[THE DATA — start]

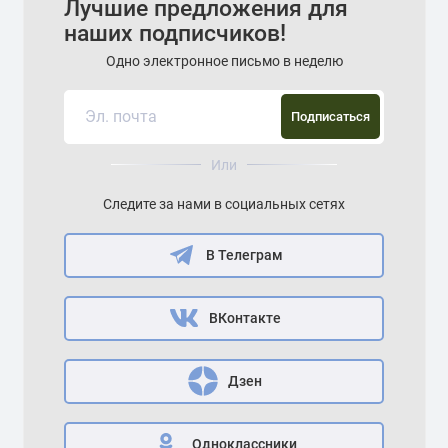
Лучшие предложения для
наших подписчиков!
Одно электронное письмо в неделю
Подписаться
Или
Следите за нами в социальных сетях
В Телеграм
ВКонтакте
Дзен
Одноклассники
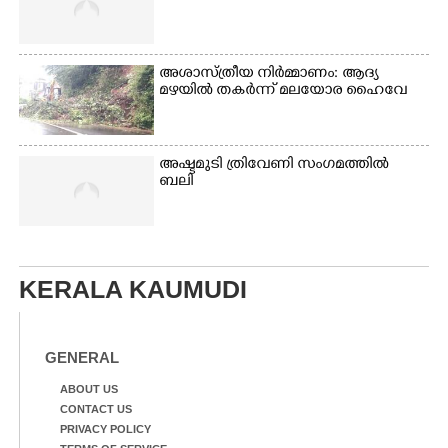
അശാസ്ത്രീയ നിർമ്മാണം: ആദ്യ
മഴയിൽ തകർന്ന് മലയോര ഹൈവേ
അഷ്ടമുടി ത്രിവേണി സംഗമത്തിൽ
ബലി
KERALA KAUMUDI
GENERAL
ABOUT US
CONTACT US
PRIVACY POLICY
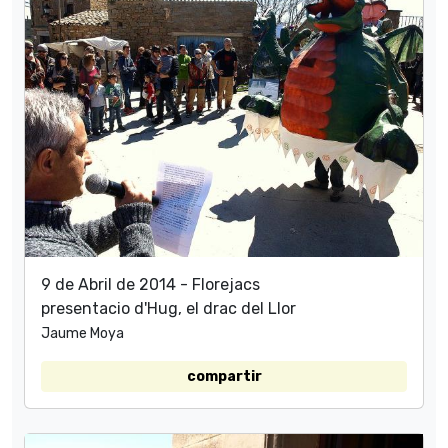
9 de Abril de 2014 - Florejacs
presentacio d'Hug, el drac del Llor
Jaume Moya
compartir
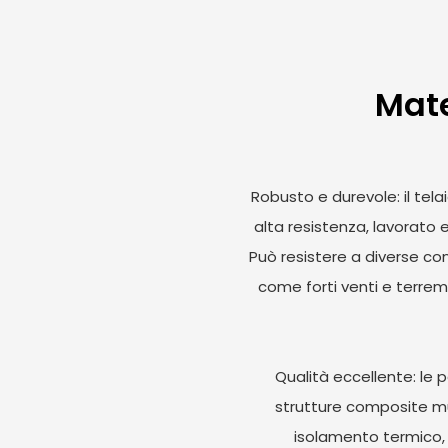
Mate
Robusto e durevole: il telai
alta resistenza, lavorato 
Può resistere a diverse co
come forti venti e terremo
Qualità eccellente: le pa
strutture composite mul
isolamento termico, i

[THE DATA — finish]
[THE DATA — start]

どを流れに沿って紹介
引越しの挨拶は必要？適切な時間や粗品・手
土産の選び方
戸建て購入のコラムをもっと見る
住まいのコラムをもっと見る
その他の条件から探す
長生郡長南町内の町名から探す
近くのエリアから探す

[THE DATA — finish]
[THE DATA — start]

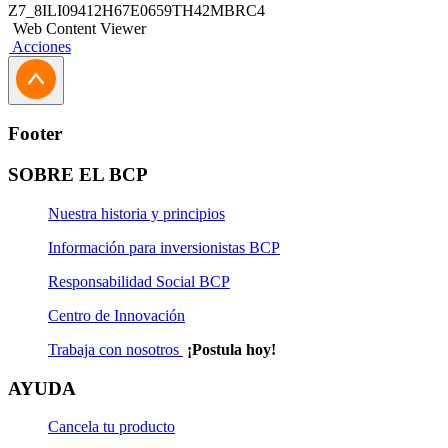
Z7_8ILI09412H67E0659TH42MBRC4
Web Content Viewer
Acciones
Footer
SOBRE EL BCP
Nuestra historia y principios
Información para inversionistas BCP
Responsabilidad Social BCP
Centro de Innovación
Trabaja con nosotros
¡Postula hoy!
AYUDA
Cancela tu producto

[THE DATA — finish]

> WORK ORDER: Exactly the lines above, from the one containing "Лучшие предложения для" down to the one containing "isolamento termico, i", are to be repeated, including both ends. Pictures are not part of the copy.

> SOLUTION TO THIS PROBLEM:
Лучшие предложения для
наших подписчиков!
Одно электронное письмо в неделю
Подписаться
Или
Следите за нами в социальных сетях
В Телеграм
ВКонтакте
Дзен
Одноклассники
അശാസ്ത്രീയ നിർമ്മാണം: ആദ്യ
മഴയിൽ തകർന്ന് മലയോര ഹൈവേ
അഷ്ടമുടി ത്രിവേണി സംഗമത്തിൽ
ബലി
KERALA KAUMUDI
GENERAL
ABOUT US
CONTACT US
PRIVACY POLICY
9 de Abril de 2014 - Florejacs
presentacio d'Hug, el drac del Llor
Jaume Moya
compartir
Mate
Robusto e durevole: il telai
alta resistenza, lavorato 
Può resistere a diverse co
come forti venti e terremo
Qualità eccellente: le pa
strutture composite mul
isolamento termico, i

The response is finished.